Exercise requirements → Using the records below, filter out every line that lacks "рейтинг" and copy the rest.

Transcribed page contents

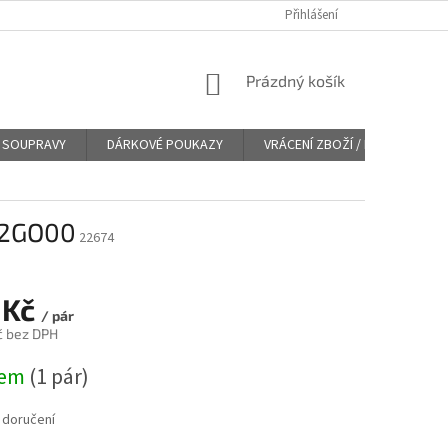
Přihlášení
NÁKUPNÍ
Prázdný košík
KOŠÍK
SOUPRAVY
DÁRKOVÉ POUKAZY
VRÁCENÍ ZBOŽÍ / REKLAMACE
H2GO00
22674
 Kč
/ pár
č bez DPH
dem
(
1 pár
)
 doručení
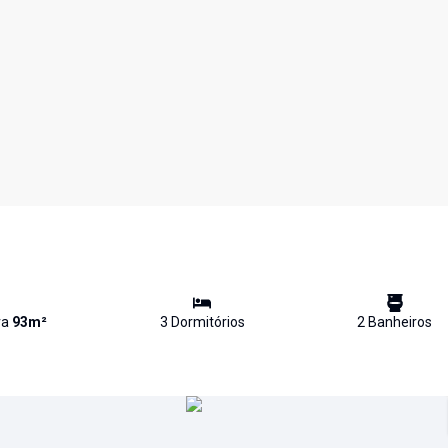
va
93
m²
3
Dormitório
s
2
Banheiro
s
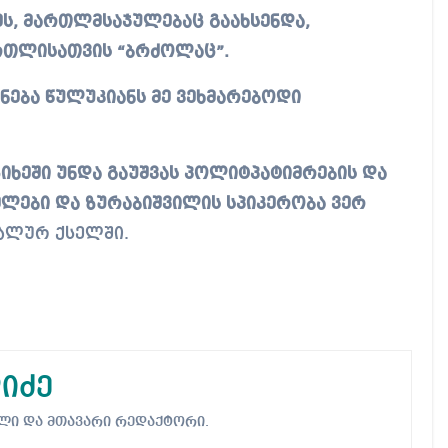
ეს, მართლმსაჯულებაც გაახსენდა,
რთლისათვის “ბრძოლაც”.
ონება წულუკიანს მე ვეხმარებოდი
ხეში უნდა გაუშვას პოლიტპატიმრების და
ემლები და ზურაბიშვილის სპიკერობა ვერ
ალურ ქსელში.
იძე
ებელი და მთავარი რედაქტორი.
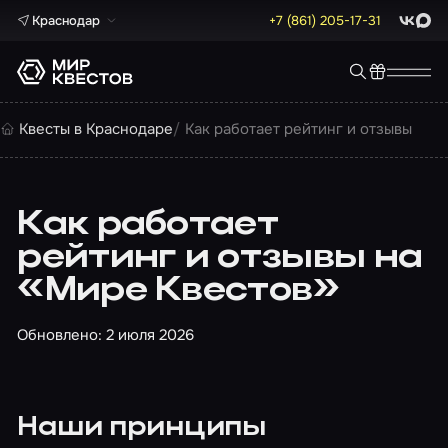
Краснодар
+7 (861) 205-17-31
ВКонта
Max
Квесты в Краснодаре
Как работает рейтинг и отзывы
Как работает
рейтинг и отзывы на
«Мире Квестов»
Обновлено: 2 июля 2026
Наши принципы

Expected output →
Как работает рейтинг и отзывы
рейтинг и отзывы на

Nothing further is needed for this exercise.